### Assignment
In the data below, how many lines contain the string "jumlah"? Give only the number.

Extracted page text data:
----

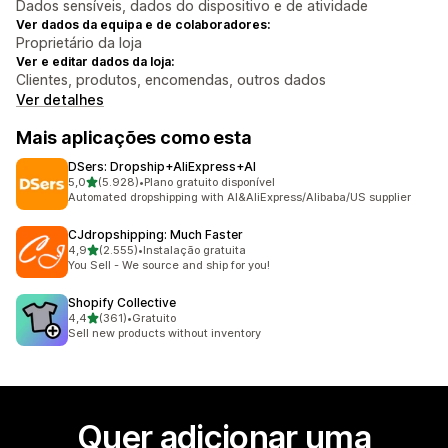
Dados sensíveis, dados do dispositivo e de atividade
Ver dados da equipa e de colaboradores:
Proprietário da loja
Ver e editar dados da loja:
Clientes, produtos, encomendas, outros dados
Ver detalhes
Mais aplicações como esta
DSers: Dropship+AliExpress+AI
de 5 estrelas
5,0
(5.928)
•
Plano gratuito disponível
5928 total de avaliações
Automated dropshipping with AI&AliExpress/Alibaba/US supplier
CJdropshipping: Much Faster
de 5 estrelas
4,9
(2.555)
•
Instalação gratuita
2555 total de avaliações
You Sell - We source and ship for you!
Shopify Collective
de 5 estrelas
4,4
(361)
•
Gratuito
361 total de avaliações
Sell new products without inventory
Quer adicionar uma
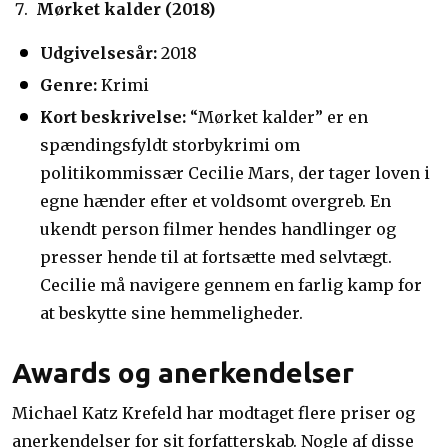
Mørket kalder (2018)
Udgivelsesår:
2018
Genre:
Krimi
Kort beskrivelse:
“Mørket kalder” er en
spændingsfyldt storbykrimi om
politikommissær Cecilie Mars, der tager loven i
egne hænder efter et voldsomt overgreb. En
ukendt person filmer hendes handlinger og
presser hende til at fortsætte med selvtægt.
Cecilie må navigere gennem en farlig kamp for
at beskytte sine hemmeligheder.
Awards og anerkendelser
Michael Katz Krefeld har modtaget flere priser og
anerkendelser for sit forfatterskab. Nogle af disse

----

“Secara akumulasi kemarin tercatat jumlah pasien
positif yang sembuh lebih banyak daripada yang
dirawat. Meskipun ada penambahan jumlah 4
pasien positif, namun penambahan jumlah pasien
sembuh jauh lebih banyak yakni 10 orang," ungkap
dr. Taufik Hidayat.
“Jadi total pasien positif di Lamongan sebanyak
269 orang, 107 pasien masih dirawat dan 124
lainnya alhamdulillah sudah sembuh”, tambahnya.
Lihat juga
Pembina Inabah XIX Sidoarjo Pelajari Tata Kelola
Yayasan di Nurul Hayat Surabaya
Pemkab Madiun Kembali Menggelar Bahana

----

### Result
3